Acea Virtus Roma z Olkiem Czyżem i Ganim Lawalem w decydującym 7. spotkaniu półfinału playoffs ligi włoskiej ograła Pallacanestro Cantu 89:70. Tym samym rzymianie zapracowali na walkę o tytuł Mistrza Włoch.
Czyż dziś dał dobrą zmianę, rozgrywając jedno z lepszych spotkań w całej serii (w której nie grał zbyt wiele) a podczas 14 minut, zanotował on 5 punktów (2/2 z gry), 6 zbiórek oraz 2 bloki.

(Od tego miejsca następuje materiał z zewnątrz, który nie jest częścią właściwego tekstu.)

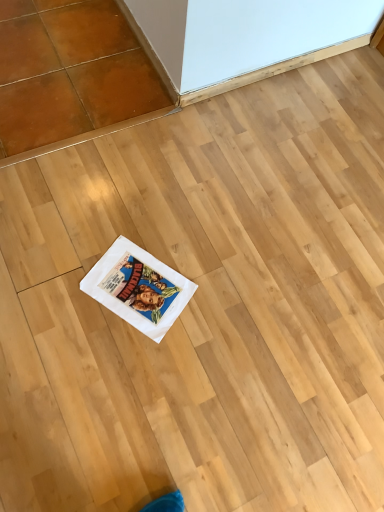 Where is `vacant area that lies to the right of white paper comic book at center`? vacant area that lies to the right of white paper comic book at center is located at coordinates (220, 306). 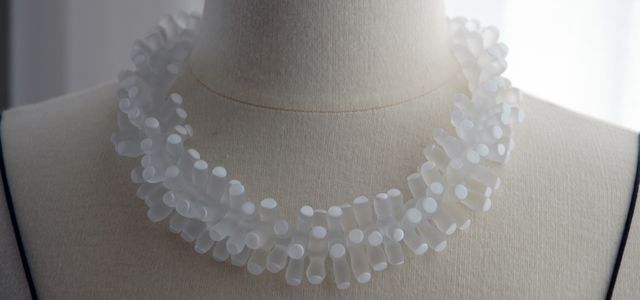 Identify the location of wall. (90, 37). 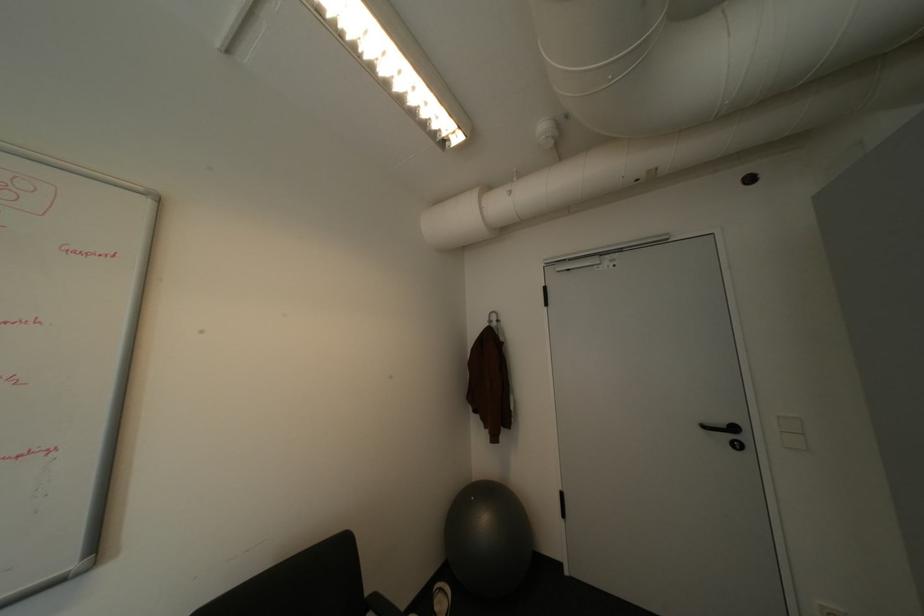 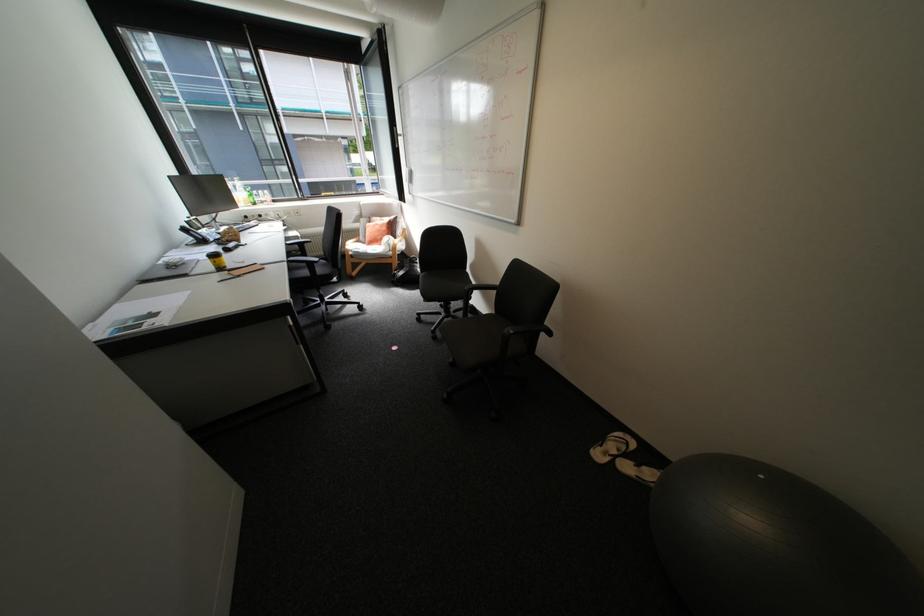 Locate, in the second image, the point that corresponds to (482,498) in the first image.

(772, 477) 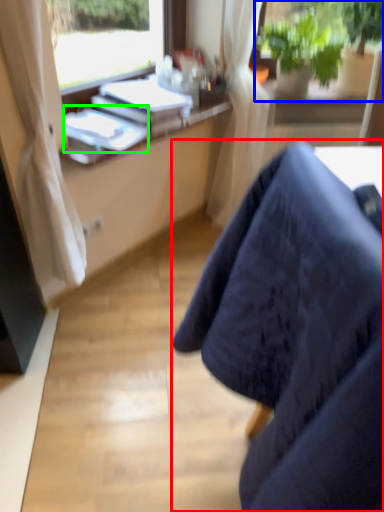 Question: Based on their relative distances, which object is farther from chair (highlighted by a red box)? Choose from houseplant (highlighted by a blue box) and book (highlighted by a green box).

Choices:
 (A) houseplant
 (B) book

Answer: (A) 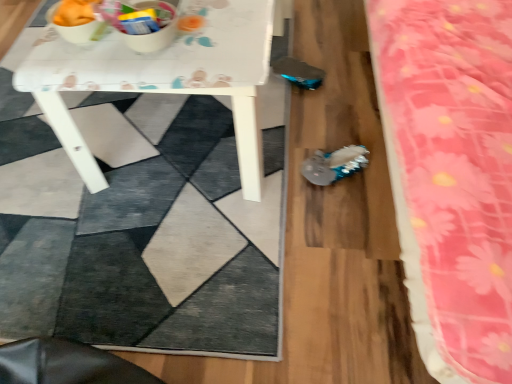 You are a GUI agent. You are given a task and a screenshot of the screen. Output one action in this format:
    pyautogui.click(x=<x>, y=<y>)
    Task: Click on the free space in front of shiny metallic shoe at center
    This screenshot has width=512, height=384.
    Given the screenshot: What is the action you would take?
    pyautogui.click(x=339, y=216) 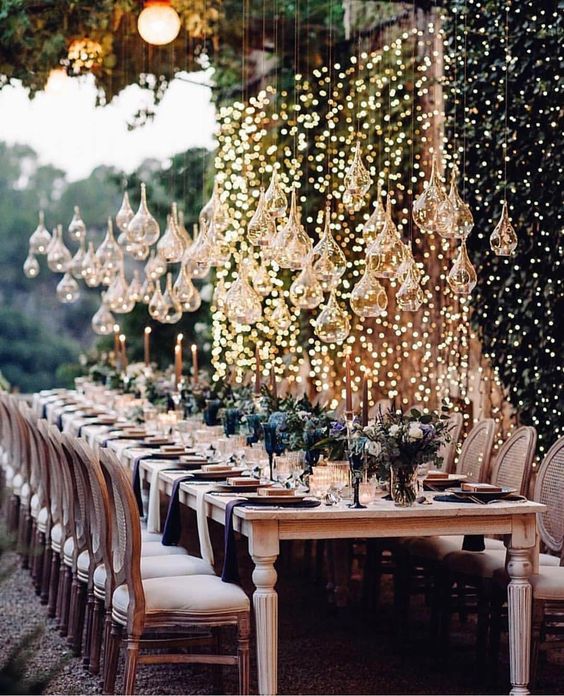 Where is `dark napkin`? dark napkin is located at coordinates (227, 521), (173, 509), (136, 472).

Jeszcze lepiej prezentowali się liderzy Acei Virtusu, których doskonale kojarzymy z występów w PLK..
Wyróżniającymi się postaciami spotkania okazali się podobnie do meczu 6. – Phil Goss – z 16 punktami oraz Gani Lawal – z double double na poziomie 15. oczek i 11. zbiórek. Przypomnijmy, że przed dwoma dniami rzymianie w ostatnich sekundach spotkania wygrali mecz z przysłowiowym „nożem na gardle”.
W finale rzymianie zmierzą się ze zwycięzcą rywalizacji pomiędzy Cimberio Varese a Montepaschi Siena. Siódmy, decydujący mecz tej pary odbędzie się jutro.